Manusia kadang suka lupa. Saya pun tak terkecuali. Dulu ketika jadi tukang reparasi komputer, saya dengan pedenya bilang pada pelanggan saya kalau power supply komputernya rusak dan harus diganti.

"CPU-nya gak mau nyala pak, power supplynya ganti ya?"
Sang pemilik komputer yang sedari tadi memperhatikan saya malah mesem. "Masa sih mas, waktu ngecek CPU,  kabel power udah dicolok belum?"
"Oh iya!" Saya tepok jidat.


Malu?Sudah pasti!

Tengsin? Jelas!

Khilaf? Udah jangan dibahas!

Saya punya kebiasaan jorok. Ngupil seenaknya dan menaruh 'harta karun' itu dimana saja. Kadang dioles ke dinding, bisa juga nangkring di gorden. Meski sudah dimarahi istri berulang kali, tapi kebiasaan buruk itu susah hilang. Pernah juga saya lupa, tepat didepan batang hidung dia, saya hendak menempelkan upil ke 1.267 di dinding dapur.

"JANGAN TARO UPIL DISITUUU!" Teriak istri sayah marah.
"Oh iya, maaf sayang, daku khilaf," saya agak kaget juga. Soalnya suara teriakan tadi bisa dibilang ctar membahana.
"Gimana sih," sang istri pun manyun.
"Ya, ya... Enggak lagi-lagi kok." Jawab saya sambil menepuk bahunya.

Saya pun pergi dari dapur menuju ruang depan. Tapi tampaknya saya teringat sesuatu yang salah. Upil saya dimana? Buru-buru menuju dapur dan disanalah saya menemukan sang upil bertengger di bahu sang istri dengan anggunnya. Dalam hati saya bilang, "Maaf sitriku, daku khilaf lagih!"

Sedikit Bercermin

Kadang hidup memang tidak mudah. Maaf, menjalani hidup selalu tidak pernah mudah. Sebaik apapun rencana yang kita buat, tidak selalu berjalan sempurna. Hey, tapi justru itulah uniknya hidup. Selalu berubah.

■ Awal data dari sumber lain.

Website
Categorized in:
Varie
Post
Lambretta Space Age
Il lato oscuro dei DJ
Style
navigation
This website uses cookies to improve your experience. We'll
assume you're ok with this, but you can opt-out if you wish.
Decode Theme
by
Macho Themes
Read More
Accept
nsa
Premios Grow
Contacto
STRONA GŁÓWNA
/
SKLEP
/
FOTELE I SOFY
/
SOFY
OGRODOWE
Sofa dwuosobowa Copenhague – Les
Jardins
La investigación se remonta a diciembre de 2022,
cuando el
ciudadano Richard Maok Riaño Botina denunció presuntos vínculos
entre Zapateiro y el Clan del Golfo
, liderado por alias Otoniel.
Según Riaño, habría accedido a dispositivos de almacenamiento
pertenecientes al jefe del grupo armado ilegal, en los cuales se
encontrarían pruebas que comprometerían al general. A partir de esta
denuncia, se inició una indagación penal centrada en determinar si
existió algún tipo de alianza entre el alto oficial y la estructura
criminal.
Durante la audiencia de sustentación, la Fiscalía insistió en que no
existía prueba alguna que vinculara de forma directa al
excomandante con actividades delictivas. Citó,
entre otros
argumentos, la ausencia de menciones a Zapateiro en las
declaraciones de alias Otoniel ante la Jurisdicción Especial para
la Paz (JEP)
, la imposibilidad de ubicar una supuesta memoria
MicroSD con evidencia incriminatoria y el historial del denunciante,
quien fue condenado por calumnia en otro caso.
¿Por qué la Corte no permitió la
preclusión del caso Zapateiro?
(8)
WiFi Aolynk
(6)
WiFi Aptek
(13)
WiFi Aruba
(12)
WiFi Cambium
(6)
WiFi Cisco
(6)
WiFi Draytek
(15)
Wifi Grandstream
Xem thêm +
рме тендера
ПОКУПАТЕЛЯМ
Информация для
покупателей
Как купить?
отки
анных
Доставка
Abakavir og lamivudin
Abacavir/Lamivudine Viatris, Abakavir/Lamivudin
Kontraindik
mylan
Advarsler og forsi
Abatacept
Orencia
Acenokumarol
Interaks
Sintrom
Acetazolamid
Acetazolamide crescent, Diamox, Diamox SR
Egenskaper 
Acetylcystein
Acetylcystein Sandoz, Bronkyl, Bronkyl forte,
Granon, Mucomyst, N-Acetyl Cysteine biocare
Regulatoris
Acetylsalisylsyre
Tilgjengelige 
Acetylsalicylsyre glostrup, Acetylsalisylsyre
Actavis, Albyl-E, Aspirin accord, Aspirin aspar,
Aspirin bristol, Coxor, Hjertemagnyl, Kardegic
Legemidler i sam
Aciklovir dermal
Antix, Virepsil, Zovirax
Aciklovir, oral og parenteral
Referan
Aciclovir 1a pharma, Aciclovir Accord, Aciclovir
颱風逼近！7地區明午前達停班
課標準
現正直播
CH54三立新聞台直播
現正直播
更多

Kita menyangka Sejumlah orang mungkin menghadapi hidup lebih baik. Pekerjaan dengan gaji tinggi, kehidupan percintaan yang nyaman, Jauh dari masalah. Kata siapa? belum tentu seperti itu. Kita kadang menilai orang lain terlalu tinggi. Semua orang  punya masalah masing-masing. Setiap individu berbeda, maka takdir mereka pun berbeda. Meski mungkin bisa jadi jatuh cinta pada orang yang sama.

Kadang masalah lain timbul ketika kita menilai orang lain lebih rendah. Mungkin merasa lebih pintar dari si A, atau punya pacar lebih cantik dari si B, menganggap si c tak punya iman, merasa lebih kaya dari si D, so what? kita lupa kalau orang yang kita anggap lebih rendah, mungkin punya kelebihan lain yang tidak kita miliki. Jadi, jangan pernah menilai rendah pada siapapun. Terutama dari sisi moral. Saya pernah melihat seorang ustadz naik motor ugal-ugalan di jalan, sementara seorang preman menghentikan kendaraan di depan lampu merah pada jam 2 dini hari.

Hidup memang sulit, jadi tidak usah mencoba mempermudah segala hal. Meminta seorangoffice boy mengambilkan air minum sementara galon air hanya dua langkah dari tempat kita duduk. Please, kita punya tangan, punya kaki. Kalau mau minum saja harus bergantung pada orang lain, pantaskah kita hidup?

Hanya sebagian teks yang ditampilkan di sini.